A guarantor under a debt restructure for two luxury boats has won the first stage of her fight against Suncorp who claim the whole of the $700k balance debt against the $38k write-down balance she claims only to have been owing.
Kylie Wharington signed a personal guarantee covenanting to pay the agreed write-down to 58% of the original $1.23 million Suncorp debt in respect of her companies’ vessels Wild Thing and Finesse.
The settlement deed dated November 2011 specified that if the agreed amount was paid by 25 May 2012, the balance of the boat debt and the guarantors’ liability for it would be extinguished.
When that date arrived all but about $40k had paid into Suncorp’s coffers.
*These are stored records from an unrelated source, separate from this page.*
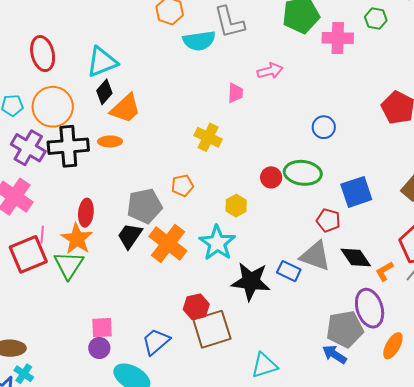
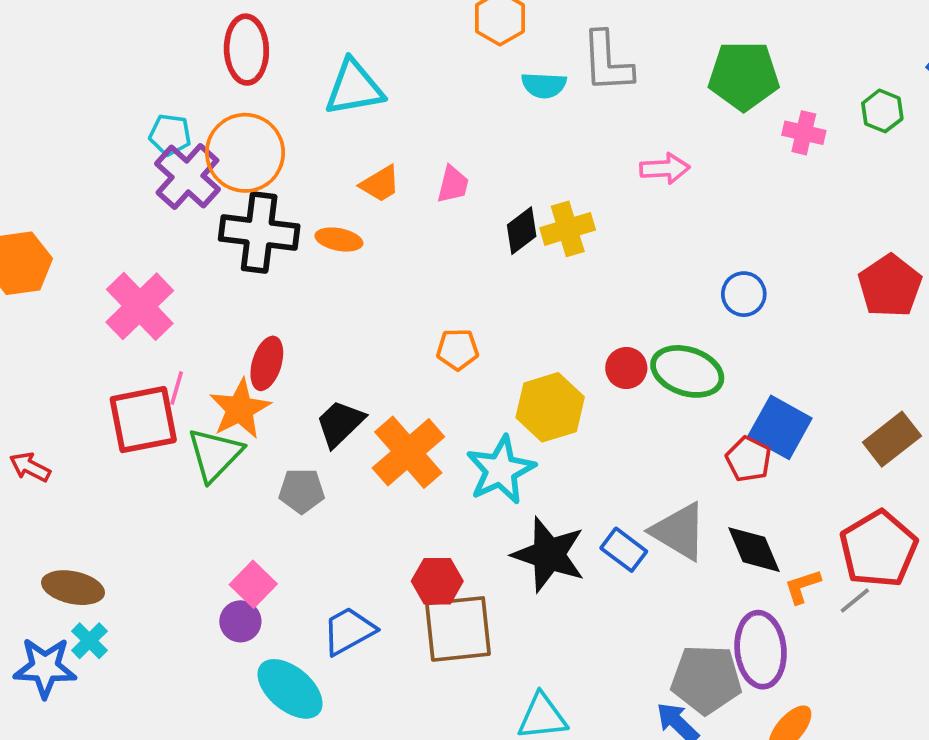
pink cross: (338, 38) -> (804, 133), size x0.7
cyan semicircle: (199, 41) -> (544, 85), size x0.7
black diamond: (104, 92) -> (522, 231), moved
pink trapezoid: (235, 93) -> (453, 184), moved
orange trapezoid: (125, 109) -> (380, 184), size x0.7
yellow cross: (208, 137) -> (568, 229), moved, turned 36
purple cross: (28, 148) -> (187, 176), moved
blue square: (356, 192) -> (780, 427), turned 36
gray pentagon: (145, 206) -> (302, 491), moved, size x0.7
yellow hexagon: (236, 206) -> (550, 407), size x1.6
red pentagon: (328, 220) -> (748, 459), moved
pink square: (102, 328) -> (253, 584), turned 35

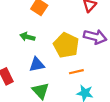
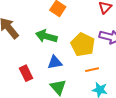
green arrow: (27, 37) -> (46, 36), size x1.5

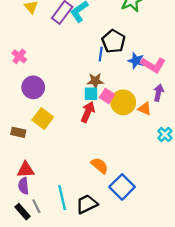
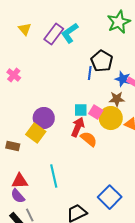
brown star: (95, 81) -> (117, 99), moved
purple circle: (33, 87) -> (44, 118), moved
orange semicircle: (100, 166) -> (89, 139), moved
purple semicircle: (24, 186) -> (18, 196), turned -35
cyan line: (62, 198) -> (54, 176), moved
On 29 May 2012, Suncorp issued a demand for payment of all of the original debt barring what it had received, namely $740k.
However since then, further sums totalling about $45k were paid to Suncorp albeit from different sources but in respect of the same loan.
Suncorp refused to release its security over the vessels. In October 2012 it sued Wharington and in June 2013 filed an application for summary judgement.
Because there was no ‘time of the essence’ provision in the settlement deed, Wharington argued it was open for her to make the final payment any time up until either party had elected to terminate it.
This argument found favour with the court which noted “it is not a settlement deed of the type incorporating an acknowledgement of debt and the mechanism for entering judgement for the full amount on default being made “.
Having found against the bank that its customer had an arguable case, Suncorp’s summary judgement application was dismissed leaving the borrower with the opportunity to defend the matter at a forthcoming trial and also to air her further defence that the provision requiring payment of the whole of the balance of the original debt constituted an illegal penalty.